**Assignment:** Can you find the lines of the listing that include "Soft" and copy every one?
○ ○ ○ ○
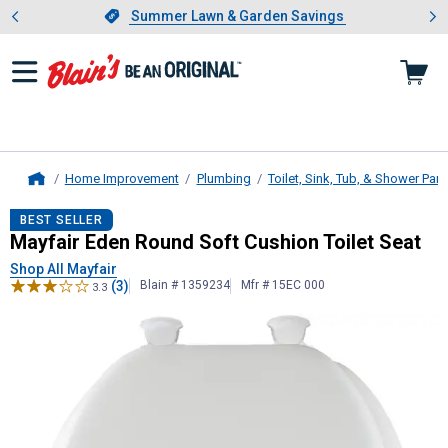
Showing slide 1 of 4: Summer L
es
Slide 1 of 4.
Summer Lawn & Garden Savings
Summer Lawn & Garden Savings
Home Improvement
Plumbing
Toilet, Sink, Tub, & Shower Part
Home
Mayfair
Eden Round Soft Cushion To
BEST SELLER
Mayfair Eden Round Soft Cushion Toilet Seat
Shop All Mayfair
(3)
Blain # 1359234
Mfr # 15EC 000
3.3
○ ○ ○ ○
**Result:**
Eden Round Soft Cushion To
Mayfair Eden Round Soft Cushion Toilet Seat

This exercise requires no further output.